Collected data
-- -- --
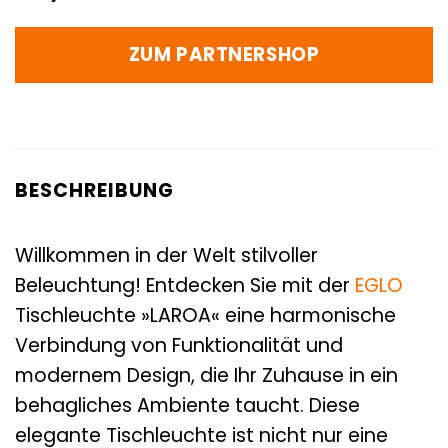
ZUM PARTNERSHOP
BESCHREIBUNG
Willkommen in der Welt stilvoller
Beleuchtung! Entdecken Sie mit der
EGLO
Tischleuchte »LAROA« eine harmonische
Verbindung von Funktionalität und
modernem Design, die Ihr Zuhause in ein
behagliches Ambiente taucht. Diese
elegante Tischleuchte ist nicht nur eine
-- -- --
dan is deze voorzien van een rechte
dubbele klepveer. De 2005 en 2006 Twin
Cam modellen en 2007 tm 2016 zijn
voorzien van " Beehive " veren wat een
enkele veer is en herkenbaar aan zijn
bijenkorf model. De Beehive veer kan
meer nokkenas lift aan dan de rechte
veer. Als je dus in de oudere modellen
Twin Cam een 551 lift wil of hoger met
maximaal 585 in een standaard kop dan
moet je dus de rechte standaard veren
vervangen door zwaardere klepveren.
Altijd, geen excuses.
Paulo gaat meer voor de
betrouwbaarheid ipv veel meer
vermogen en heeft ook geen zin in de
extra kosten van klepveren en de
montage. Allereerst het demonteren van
-- -- --
- What you need to do: I'd like the lines above from the one with "Beleuchtung! Entdecken Sie mit der" up to and including the one with "elegante Tischleuchte ist nicht nur eine" copied exactly, with no other lines.

- Exercise result:
Beleuchtung! Entdecken Sie mit der
EGLO
Tischleuchte »LAROA« eine harmonische
Verbindung von Funktionalität und
modernem Design, die Ihr Zuhause in ein
behagliches Ambiente taucht. Diese
elegante Tischleuchte ist nicht nur eine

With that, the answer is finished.